The Yarra meanders its way through the suburbs of the inner east, a green serpentine in the landscape dividing the terracotta roofs that make up the surrounding suburbia. The call of birds echo through the parkland, only drowned by the washing of water over the stones that line the banks of the ancient river. The valley to the south rises up and away from the snaking watercourse and opens up to glimpses of green pasture, bearing the roots of century old gums that rise out of the hillside exhibiting the marks of the lands ancestral inhabitants the Wurrundjeri.
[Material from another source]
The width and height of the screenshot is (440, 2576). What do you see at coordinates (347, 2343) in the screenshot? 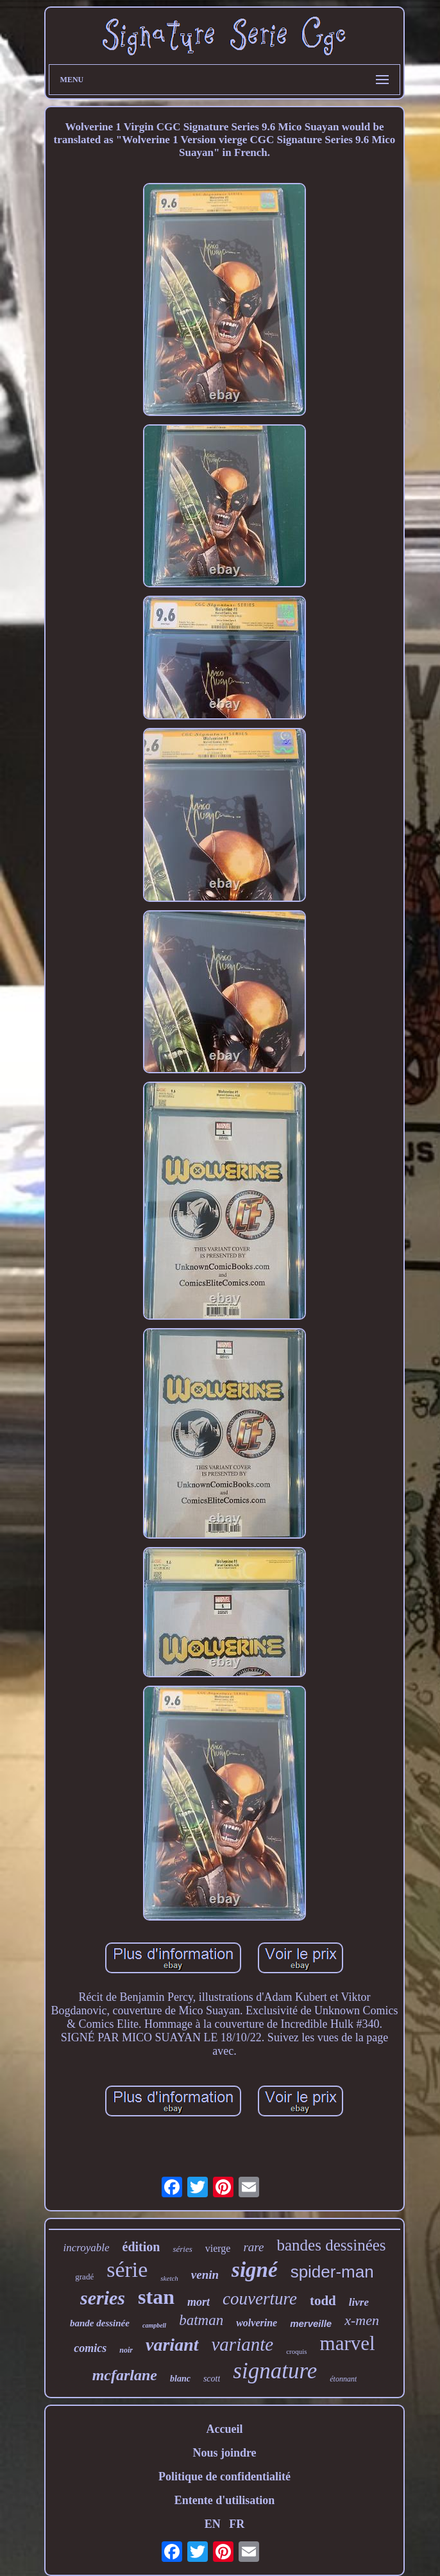
I see `marvel` at bounding box center [347, 2343].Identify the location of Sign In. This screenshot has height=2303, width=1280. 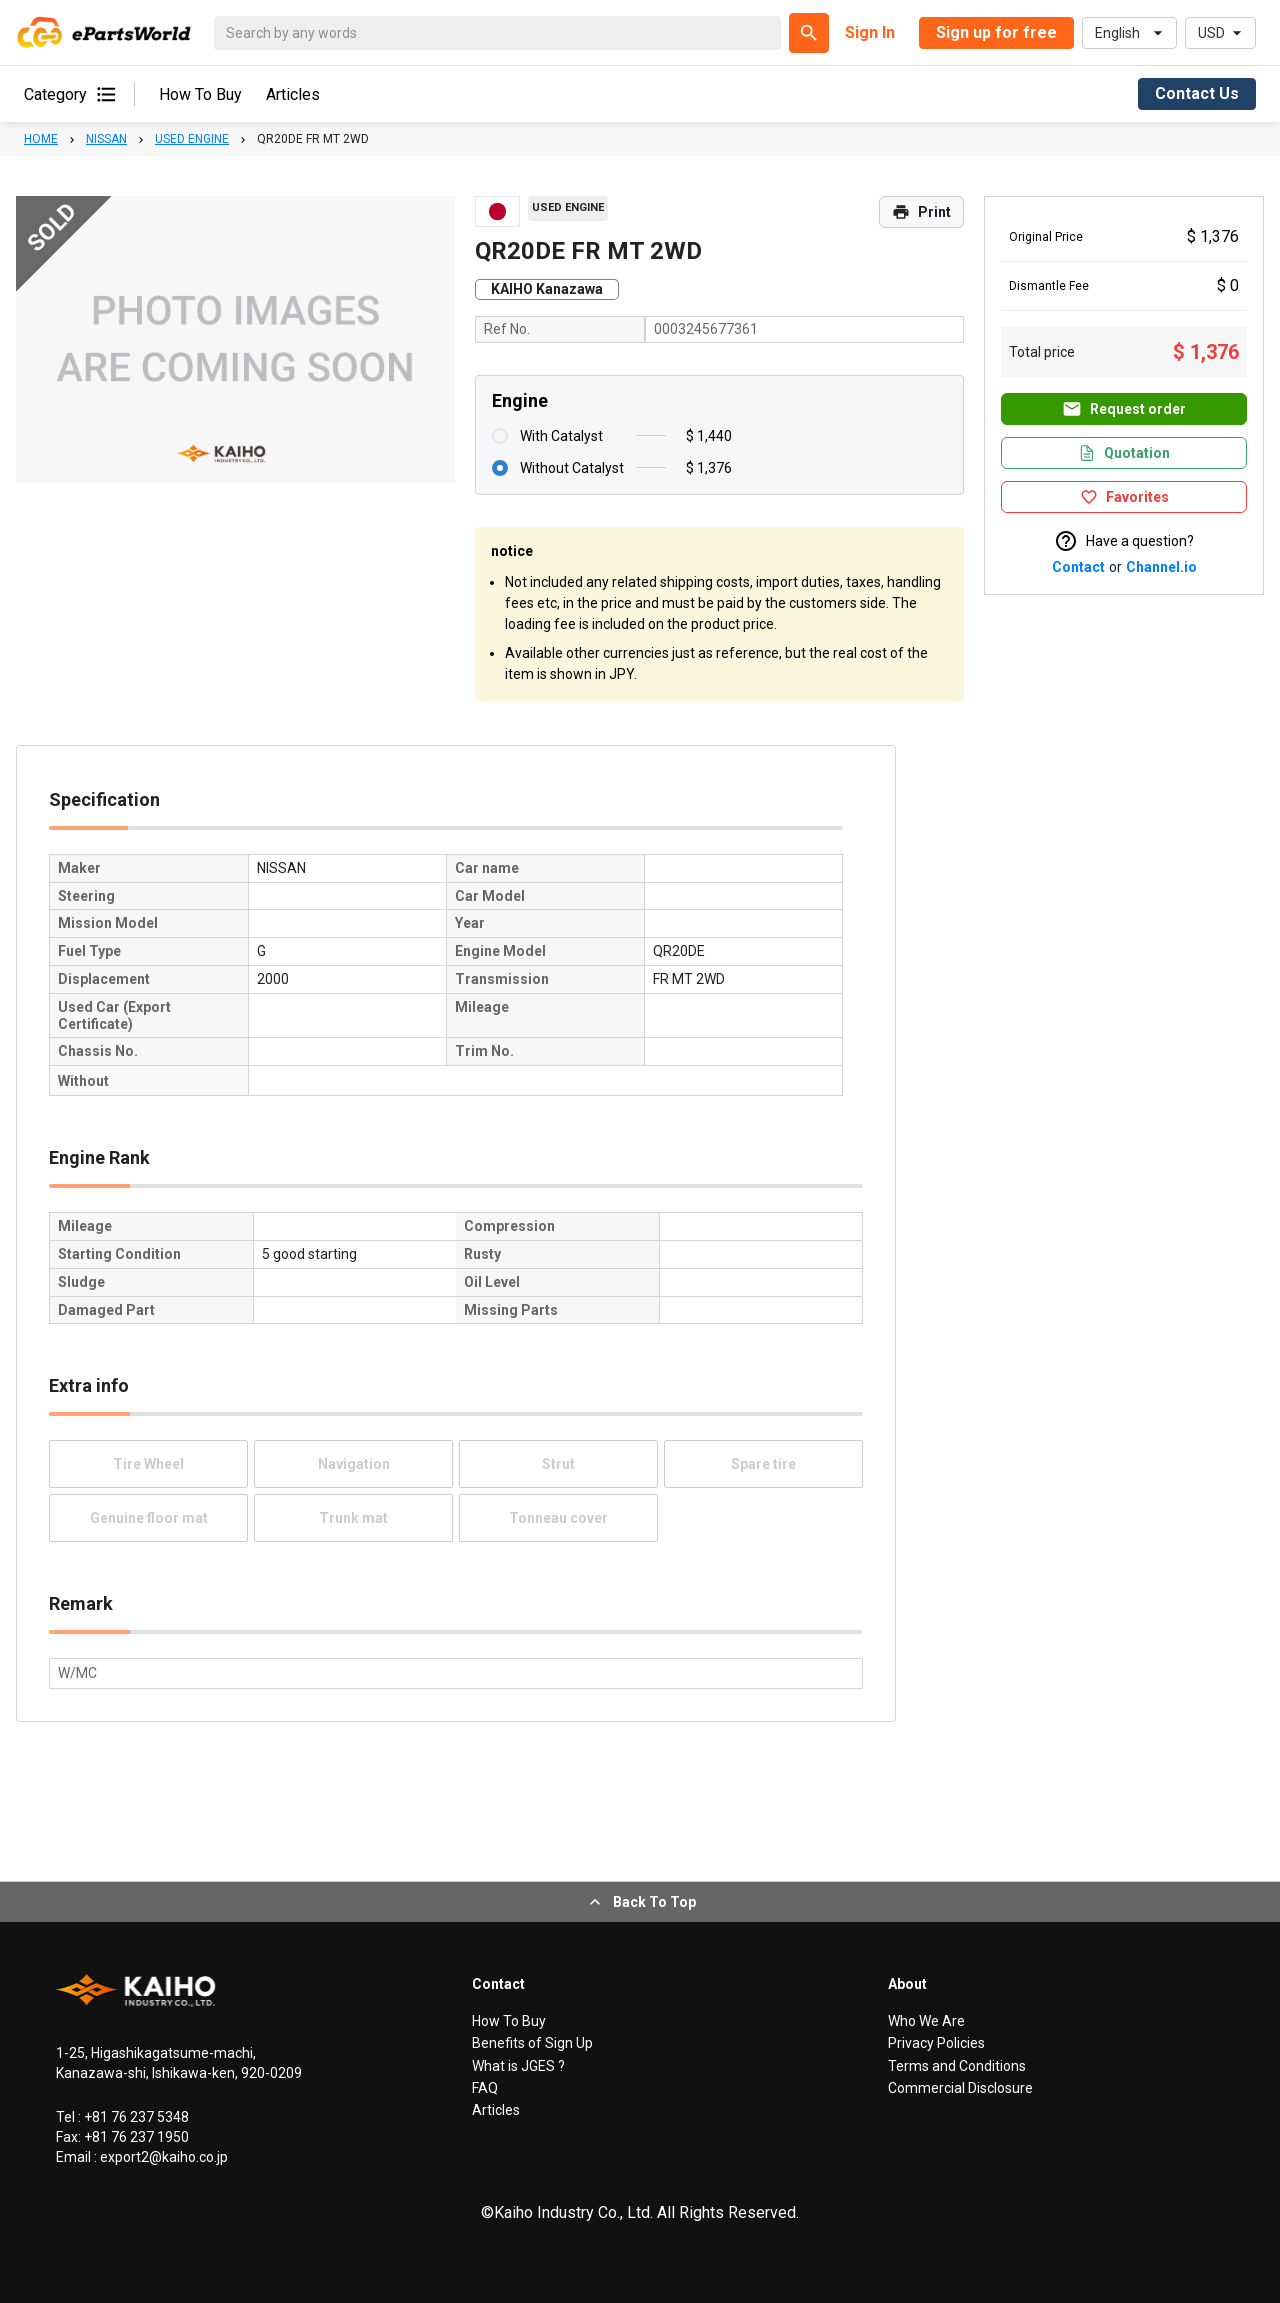
(870, 32).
Through the trees, the black unnaturally shaped void of Andrew Burns’ Crescent House pulls the eye, leading pause for consideration and intrigues a change of direction, the persuasion to continue further thrusted by the earthen toned blur of Neil Taylor’s Theoretical Matter, almost appearing an uncomfortable sight in the landscape, like a rendering that hasn’t correctly loaded. Larger objects emerge from the greenery, irregularly placed and seemingly dropped into the scene at random points, the combination of overgrown shrub, grass clearings and formal borders give way to the idea that the works have forever been in situ, well established in their place.
The bright shimmering and almost blinding reflection of Inge King’s Rings of Saturn makes itself very known rounding the front side of the main gallery spaces, these areas are a little more formal with sculptures being placed it seems with full intention and thought to their locale. Further up the hillside the recently reinvigorated sensory garden adorned with beautiful limestone seating; the stone of which was left over from the construction of John and Sunday Reed’s former home, the McGlashan Everist designed Heide II in 1963. The path leads you through a garden wall and into the orchard of the original circa 1890 Heide I. Originally a dairy farm, Heide was transformed by John and Sunday into not only their home but a studio space and the birthplace of many notable works, including Sidney Nolan’s Ned Kelly series, and was also the place of origin for the Heide circle (of artists) which included Albert Tucker and Joy Hester amongst others.
The Reed’s were responsible for Heide’s establishment and now permanent fixture in the Melbourne art scene. Quite something to leave behind for John Reed who once stated in a letter draft for his memoir “I feel like everything I’ve done has failed and if it weren’t for Sunday, I feel like my life would be nothing”.